# An Introduction to Natural Language in Python using spaCy

## Introduction

This tutorial provides a brief introduction to working with natural language (sometimes called "text analytics") in Pytho, using [spaCy](https://spacy.io/) and related libraries.
Data science teams in industry must work with lots of text, one of the top four categories of data used in machine learning.
Usually that's human-generated text, although not always.
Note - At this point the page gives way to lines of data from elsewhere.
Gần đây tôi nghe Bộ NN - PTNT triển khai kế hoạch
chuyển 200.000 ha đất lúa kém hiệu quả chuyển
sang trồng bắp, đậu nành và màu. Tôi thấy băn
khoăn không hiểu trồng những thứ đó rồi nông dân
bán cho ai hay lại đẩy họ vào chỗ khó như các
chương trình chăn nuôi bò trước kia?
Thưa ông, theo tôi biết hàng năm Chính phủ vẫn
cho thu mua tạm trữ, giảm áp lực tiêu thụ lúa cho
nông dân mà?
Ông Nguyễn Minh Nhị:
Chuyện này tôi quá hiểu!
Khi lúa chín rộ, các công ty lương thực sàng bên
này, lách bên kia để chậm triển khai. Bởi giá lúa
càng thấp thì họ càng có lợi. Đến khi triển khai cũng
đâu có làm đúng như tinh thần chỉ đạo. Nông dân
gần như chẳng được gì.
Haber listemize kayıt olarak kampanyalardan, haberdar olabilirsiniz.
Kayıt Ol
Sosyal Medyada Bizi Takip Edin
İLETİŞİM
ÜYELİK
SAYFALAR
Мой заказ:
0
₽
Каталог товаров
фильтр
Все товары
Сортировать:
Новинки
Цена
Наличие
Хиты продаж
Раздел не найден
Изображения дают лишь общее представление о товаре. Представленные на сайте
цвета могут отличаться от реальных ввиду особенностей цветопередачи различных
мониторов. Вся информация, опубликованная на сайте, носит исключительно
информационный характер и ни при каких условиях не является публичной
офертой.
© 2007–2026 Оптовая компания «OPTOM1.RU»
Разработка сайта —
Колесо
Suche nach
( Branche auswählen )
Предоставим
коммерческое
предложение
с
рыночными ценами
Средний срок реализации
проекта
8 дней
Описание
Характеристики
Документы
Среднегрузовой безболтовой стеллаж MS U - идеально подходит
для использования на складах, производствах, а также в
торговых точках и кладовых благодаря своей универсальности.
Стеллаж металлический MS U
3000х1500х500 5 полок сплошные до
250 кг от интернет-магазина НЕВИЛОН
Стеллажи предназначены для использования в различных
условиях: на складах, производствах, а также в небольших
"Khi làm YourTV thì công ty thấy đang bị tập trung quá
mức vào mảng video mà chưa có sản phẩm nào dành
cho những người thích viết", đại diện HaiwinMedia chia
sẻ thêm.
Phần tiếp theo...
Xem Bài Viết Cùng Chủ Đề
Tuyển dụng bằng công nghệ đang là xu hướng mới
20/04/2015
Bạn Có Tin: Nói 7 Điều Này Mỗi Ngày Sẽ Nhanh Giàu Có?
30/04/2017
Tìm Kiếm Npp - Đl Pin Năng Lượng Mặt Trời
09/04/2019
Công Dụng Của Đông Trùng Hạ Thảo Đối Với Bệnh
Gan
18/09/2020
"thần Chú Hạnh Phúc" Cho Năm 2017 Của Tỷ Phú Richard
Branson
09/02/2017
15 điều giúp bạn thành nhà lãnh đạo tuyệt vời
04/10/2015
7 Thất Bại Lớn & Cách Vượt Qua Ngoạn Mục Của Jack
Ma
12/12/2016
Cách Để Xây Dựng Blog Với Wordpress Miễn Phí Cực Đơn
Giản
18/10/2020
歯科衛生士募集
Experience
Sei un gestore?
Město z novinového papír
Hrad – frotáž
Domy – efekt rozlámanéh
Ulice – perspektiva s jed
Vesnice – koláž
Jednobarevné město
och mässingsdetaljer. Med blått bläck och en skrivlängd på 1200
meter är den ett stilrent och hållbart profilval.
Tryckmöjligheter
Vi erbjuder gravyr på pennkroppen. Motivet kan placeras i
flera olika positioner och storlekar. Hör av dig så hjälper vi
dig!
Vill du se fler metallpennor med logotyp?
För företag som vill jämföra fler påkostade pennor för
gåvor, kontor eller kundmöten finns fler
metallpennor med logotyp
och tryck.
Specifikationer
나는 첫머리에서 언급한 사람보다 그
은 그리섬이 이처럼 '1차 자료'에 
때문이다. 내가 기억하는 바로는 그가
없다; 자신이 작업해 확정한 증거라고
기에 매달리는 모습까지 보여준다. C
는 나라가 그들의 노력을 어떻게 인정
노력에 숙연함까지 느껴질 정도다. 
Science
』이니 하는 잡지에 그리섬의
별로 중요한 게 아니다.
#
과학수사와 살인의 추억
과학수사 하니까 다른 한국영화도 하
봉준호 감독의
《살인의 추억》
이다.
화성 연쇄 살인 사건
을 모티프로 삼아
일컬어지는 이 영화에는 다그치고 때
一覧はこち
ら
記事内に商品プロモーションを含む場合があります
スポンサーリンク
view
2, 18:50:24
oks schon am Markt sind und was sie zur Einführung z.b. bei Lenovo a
Think about it: how does the "operating system" for business work? Typically, there are contracts (sales contracts, work agreements, partnerships), there are invoices, there are insurance policies, there are regulations and other laws, and so on.
All of those are represented as text.

You may run across a few acronyms: _natural language processing_ (NLP), _natural language understanding_ (NLU), _natural language generation_ (NLG) — which are roughly speaking "read text", "understand meaning", "write text" respectively.
Increasingly these tasks overlap and it becomes difficult to categorize any given feature.
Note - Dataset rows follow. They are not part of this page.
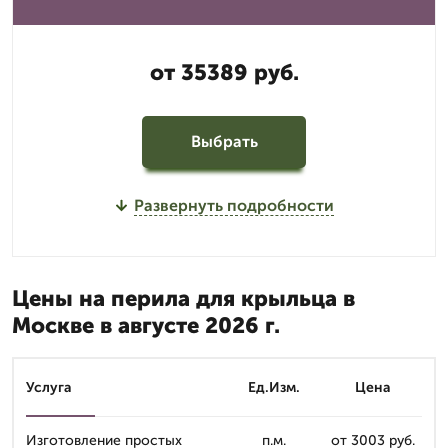
от 35389 руб.
Выбрать
Развернуть подробности
Цены на перила для крыльца в
Москве в августе 2026 г.
Услуга
Ед.Изм.
Цена
Изготовление простых
п.м.
от 3003 руб.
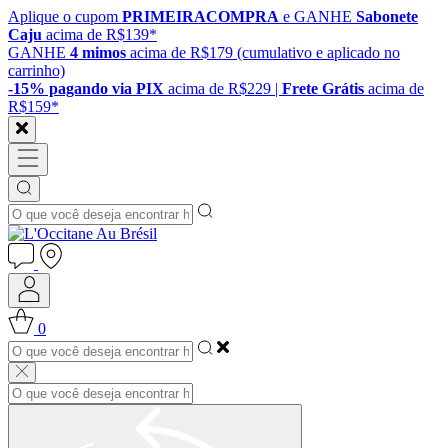
Aplique o cupom
PRIMEIRACOMPRA
e GANHE
Sabonete
Caju
acima de R$139*
GANHE
4 mimos
acima de R$179 (cumulativo e aplicado no
carrinho)
-15% pagando via PIX
acima de R$229 |
Frete Grátis
acima de
R$159*
0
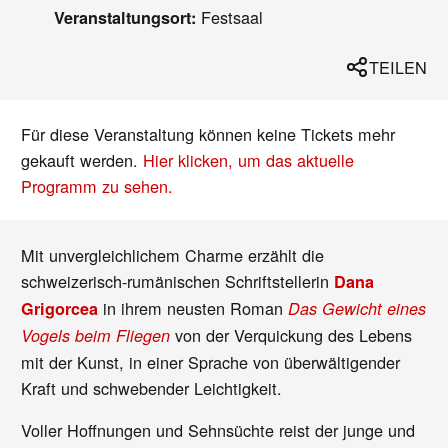
Festsaal
Veranstaltungsort:
TEILEN
Für diese Veranstaltung können keine Tickets mehr
gekauft werden.
Hier klicken, um das aktuelle
Programm zu sehen.
Mit unvergleichlichem Charme erzählt die
schweizerisch-rumänischen Schriftstellerin
Dana
in ihrem neusten Roman
Grigorcea
Das Gewicht eines
von der Verquickung des Lebens
Vogels beim Fliegen
mit der Kunst, in einer Sprache von überwältigender
Kraft und schwebender Leichtigkeit.
Voller Hoffnungen und Sehnsüchte reist der junge und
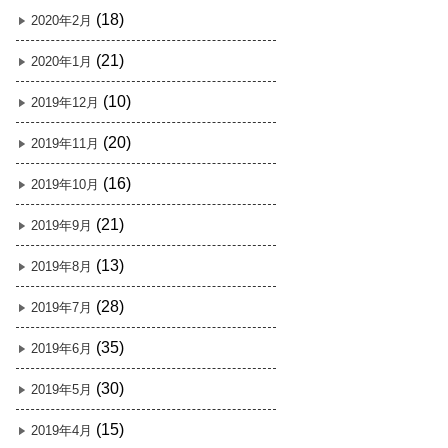
(18)
2020年2月
(21)
2020年1月
(10)
2019年12月
(20)
2019年11月
(16)
2019年10月
(21)
2019年9月
(13)
2019年8月
(28)
2019年7月
(35)
2019年6月
(30)
2019年5月
(15)
2019年4月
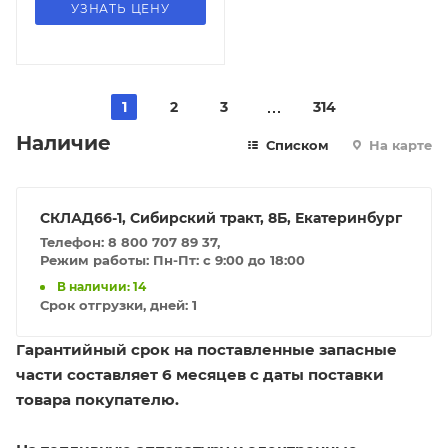
УЗНАТЬ ЦЕНУ
1
2
3
314
Наличие
Списком
На карте
СКЛАД66-1, Сибирский тракт, 8Б, Екатеринбург
Телефон: 8 800 707 89 37,
Режим работы: Пн-Пт: с 9:00 до 18:00
В наличии: 14
Срок отгрузки, дней:
1
Гарантийный срок на поставленные запасные
части составляет 6 месяцев с даты поставки
товара покупателю.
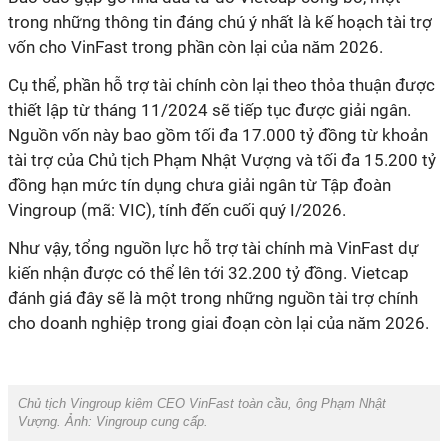
trong những thông tin đáng chú ý nhất là kế hoạch tài trợ
vốn cho VinFast trong phần còn lại của năm 2026.
Cụ thể, phần hỗ trợ tài chính còn lại theo thỏa thuận được
thiết lập từ tháng 11/2024 sẽ tiếp tục được giải ngân.
Nguồn vốn này bao gồm tối đa 17.000 tỷ đồng từ khoản
tài trợ của Chủ tịch Phạm Nhật Vượng và tối đa 15.200 tỷ
đồng hạn mức tín dụng chưa giải ngân từ Tập đoàn
Vingroup (mã: VIC), tính đến cuối quý I/2026.
Như vậy, tổng nguồn lực hỗ trợ tài chính mà VinFast dự
kiến nhận được có thể lên tới 32.200 tỷ đồng. Vietcap
đánh giá đây sẽ là một trong những nguồn tài trợ chính
cho doanh nghiệp trong giai đoạn còn lại của năm 2026.
Chủ tịch Vingroup kiêm CEO VinFast toàn cầu, ông Phạm Nhật
Vượng. Ảnh: Vingroup cung cấp.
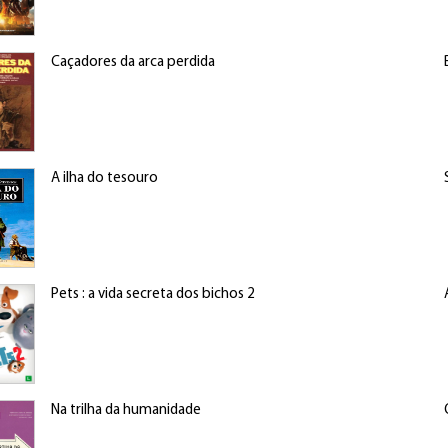
Caçadores da arca perdida
A ilha do tesouro
Pets : a vida secreta dos bichos 2
Na trilha da humanidade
The _spaCy_ framework — along with a wide and growing range of plug-ins and other integrations — provides features for a wide range of natural language tasks.
It's become one of the most widely used natural language libraries in Python for industry use cases, and has quite a large community — and with that, much support for commercialization of research advances as this area continues to evolve rapidly.

## Getting Started

Check out the excellent _spaCy_ [installation notes](https://spacy.io/usage) for a "configurator" which generates installation commands based on which platforms and natural languages you need to support.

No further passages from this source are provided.